In a previous blog, we discussed the benefits of using DOTS Address Detective – International to detect a contact’s country. This blog will discuss some of the challenges surrounding country detection in more detail, as well as provide an overview on how we determine the best country from your data.
When trying to append a country to a contact, we have four main components to examine.
- IP Address
Each component must be carefully evaluated on its own merit before it can be used to help identify a country for the contact.
The Address component may represent a contact’s physical location or mailable address. It is the most diverse and complex of all the components. International addresses do not follow a singular format, language or standard. Each country has its own set of rules and standards, which can also make the storage of international addresses problematic for US-centric CRMs.
This also means that is common for a contact’s address to be incorrect and/or incomplete. Additionally, some businesses are not always interested in capturing a mailable address and only wish to store a contact’s region.
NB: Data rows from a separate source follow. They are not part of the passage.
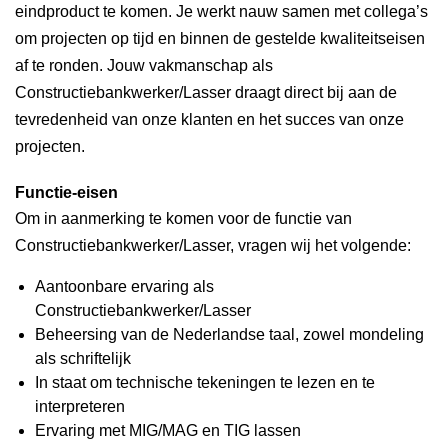
eindproduct te komen. Je werkt nauw samen met collega’s
om projecten op tijd en binnen de gestelde kwaliteitseisen
af te ronden. Jouw vakmanschap als
Constructiebankwerker/Lasser draagt direct bij aan de
tevredenheid van onze klanten en het succes van onze
projecten.
Functie-eisen
Om in aanmerking te komen voor de functie van
Constructiebankwerker/Lasser, vragen wij het volgende:
Aantoonbare ervaring als
Constructiebankwerker/Lasser
Beheersing van de Nederlandse taal, zowel mondeling
als schriftelijk
In staat om technische tekeningen te lezen en te
interpreteren
Ervaring met MIG/MAG en TIG lassen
Depending on who is entering the contact address and how it is being stored, it would not be unreasonable to expect this data to be flawed in more ways than one.
Knowing the country is critical to processing most addresses. It determines the address format, which is needed to identify individual address elements, which in turn are needed to identify a locality, postal code or region. With that said, our sophisticated data-driven algorithms are not dependent on completeness and allow for a wide variety of formats and languages.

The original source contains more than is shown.